As others have mentioned, the Epic subs had reliability problems and the company folded. They are a good sounding sub, put they tend to not last long. 

$700 is a good prices point for subs. It is difficult to recommend one for you without knowing the room size and characteristics (open to other rooms or sealed), and what you are going to use it for (music or movies) and how loud you want the sound to be.


----------



## BeeMan458 (Nov 25, 2012)

The thread started on the first of March, 2014.

Today is the eleventh of March, 2014. The last time the OP posted, was the first of March, 2014.

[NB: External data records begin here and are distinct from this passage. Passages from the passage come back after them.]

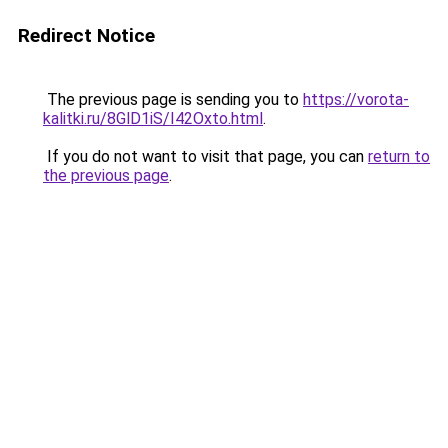
Redirect Notice
The previous page is sending you to
https://vorota-
kalitki.ru/8GlD1iS/I42Oxto.html
.
If you do not want to visit that page, you can
return to
the previous page
.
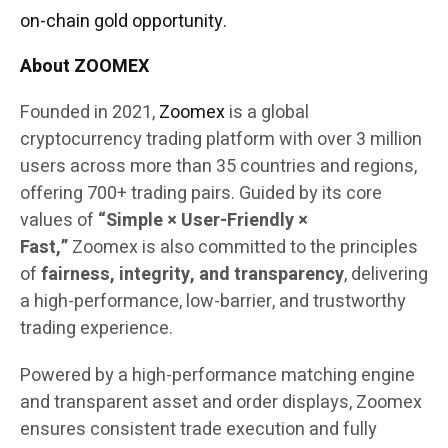
on-chain gold opportunity.
About ZOOMEX
Founded in 2021,
Zoomex
is a global
cryptocurrency trading platform with over 3 million
users across more than 35 countries and regions,
offering 700+ trading pairs. Guided by its core
values of
“Simple × User-Friendly ×
Fast,”
Zoomex is also committed to the principles
of
fairness, integrity, and transparency
, delivering
a high-performance, low-barrier, and trustworthy
trading experience.
Powered by a high-performance matching engine
and transparent asset and order displays, Zoomex
ensures consistent trade execution and fully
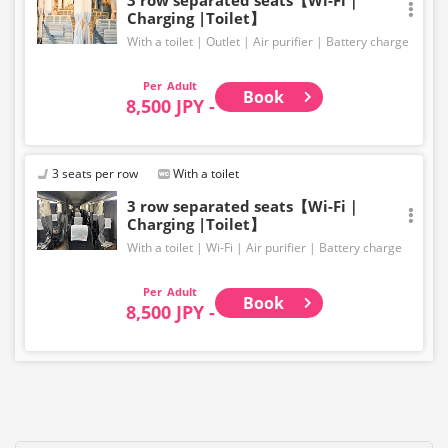
Charging |Toilet】
With a toilet
Outlet
Air purifier
Battery charge
Adult
Book
8,500 JPY -
3 seats per row
With a toilet
3 row separated seats【Wi-Fi｜
Charging |Toilet】
With a toilet
Wi-Fi
Air purifier
Battery charge
Adult
Book
8,500 JPY -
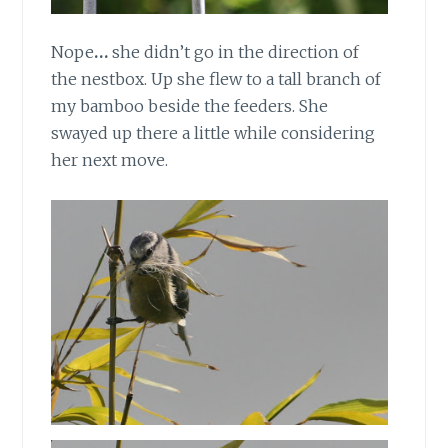
Nope
…
she didn’t go in the direction of
the nestbox. Up she flew to a tall branch of
my bamboo beside the feeders. She
swayed up there a little while considering
her next move.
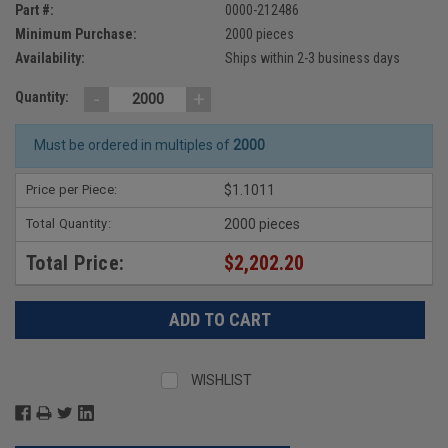
Part #:
0000-212486
Minimum Purchase:
2000 pieces
Availability:
Ships within 2-3 business days
-
+
Quantity:
Must be ordered in multiples of
2000
Price per Piece:
$1.1011
Total Quantity:
2000 pieces
Total Price:
$2,202.20
WISHLIST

My point, maybe threads the OP hasn't responded to within seven days, due to lack of interest, should have their ticket punched.

...:huh:

(just saying, i consider it rude to ask a question and not mother hen your own thread)

...:T


----------



## Viggen (Dec 31, 2008)

MB Quart use to make excellent stuff, some of the best speakers available for cars in the mid and early 90's. They several years later they were bought out and their products went into the crapper. They went from a high end car company to a company that competes with audiovox and boss..... From what I recall they moved production from its German manufacturing facility to somewhere much cheaper. The employees at the old manufacturing site then started their own company employing many of the old MB Quart designs.... If I recall German maestro is the name of the new company. I forget if they just do car or if its both home and car.....

US marketing at least for car audio is poor due to poor products.....


----------